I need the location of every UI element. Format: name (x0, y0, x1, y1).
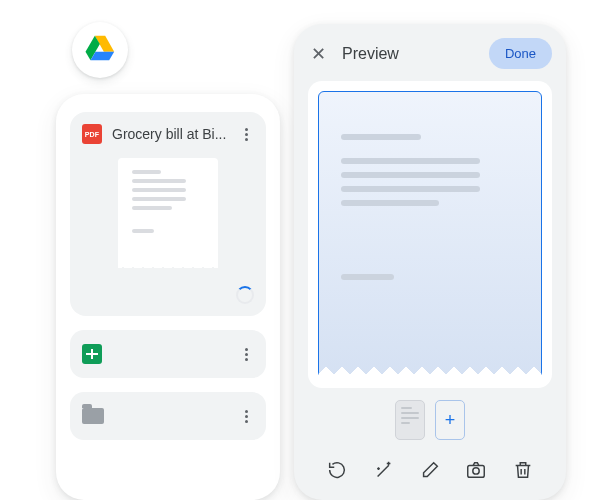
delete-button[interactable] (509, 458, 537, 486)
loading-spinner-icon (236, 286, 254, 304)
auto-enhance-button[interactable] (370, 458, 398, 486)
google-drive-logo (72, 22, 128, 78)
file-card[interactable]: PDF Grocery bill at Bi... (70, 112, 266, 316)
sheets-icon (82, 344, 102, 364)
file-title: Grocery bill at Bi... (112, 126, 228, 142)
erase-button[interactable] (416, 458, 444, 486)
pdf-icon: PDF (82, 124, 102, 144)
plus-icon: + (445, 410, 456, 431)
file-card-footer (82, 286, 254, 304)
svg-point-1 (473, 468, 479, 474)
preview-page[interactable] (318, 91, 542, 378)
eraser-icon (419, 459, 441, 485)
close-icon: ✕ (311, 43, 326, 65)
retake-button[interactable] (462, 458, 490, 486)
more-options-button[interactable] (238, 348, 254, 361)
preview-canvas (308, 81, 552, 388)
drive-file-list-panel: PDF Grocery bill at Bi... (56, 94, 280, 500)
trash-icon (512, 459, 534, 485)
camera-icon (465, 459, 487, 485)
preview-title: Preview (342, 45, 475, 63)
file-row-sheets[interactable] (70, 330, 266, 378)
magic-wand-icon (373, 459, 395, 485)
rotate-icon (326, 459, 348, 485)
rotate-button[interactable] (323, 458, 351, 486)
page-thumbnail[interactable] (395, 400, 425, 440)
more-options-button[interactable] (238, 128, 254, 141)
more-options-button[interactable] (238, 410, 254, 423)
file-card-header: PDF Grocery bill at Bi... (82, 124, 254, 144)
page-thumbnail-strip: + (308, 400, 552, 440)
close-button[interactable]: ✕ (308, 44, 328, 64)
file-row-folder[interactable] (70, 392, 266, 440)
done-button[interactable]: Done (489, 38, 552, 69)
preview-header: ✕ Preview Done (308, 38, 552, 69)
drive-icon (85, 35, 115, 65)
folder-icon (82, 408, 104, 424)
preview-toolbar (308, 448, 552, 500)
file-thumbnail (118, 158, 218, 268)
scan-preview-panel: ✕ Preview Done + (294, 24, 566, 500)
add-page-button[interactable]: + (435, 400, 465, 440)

Description of the task: Only lines that include "title" belong in the answer; copy all of them from the listing.

Solution to the problem:
file-title: Grocery bill at Bi... (112, 126, 228, 142)
preview-title: Preview (342, 45, 475, 63)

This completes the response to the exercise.